WORK ITEM: Every record below must come back exactly as given.

RECORDS SHOWN:
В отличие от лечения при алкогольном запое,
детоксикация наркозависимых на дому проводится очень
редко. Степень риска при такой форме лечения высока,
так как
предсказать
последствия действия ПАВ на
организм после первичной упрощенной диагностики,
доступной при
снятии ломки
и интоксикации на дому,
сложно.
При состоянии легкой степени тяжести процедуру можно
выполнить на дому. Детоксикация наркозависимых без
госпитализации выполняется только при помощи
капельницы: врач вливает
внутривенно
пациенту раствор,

WRITTEN SOLUTION:
В отличие от лечения при алкогольном запое,
детоксикация наркозависимых на дому проводится очень
редко. Степень риска при такой форме лечения высока,
так как
предсказать
последствия действия ПАВ на
организм после первичной упрощенной диагностики,
доступной при
снятии ломки
и интоксикации на дому,
сложно.
При состоянии легкой степени тяжести процедуру можно
выполнить на дому. Детоксикация наркозависимых без
госпитализации выполняется только при помощи
капельницы: врач вливает
внутривенно
пациенту раствор,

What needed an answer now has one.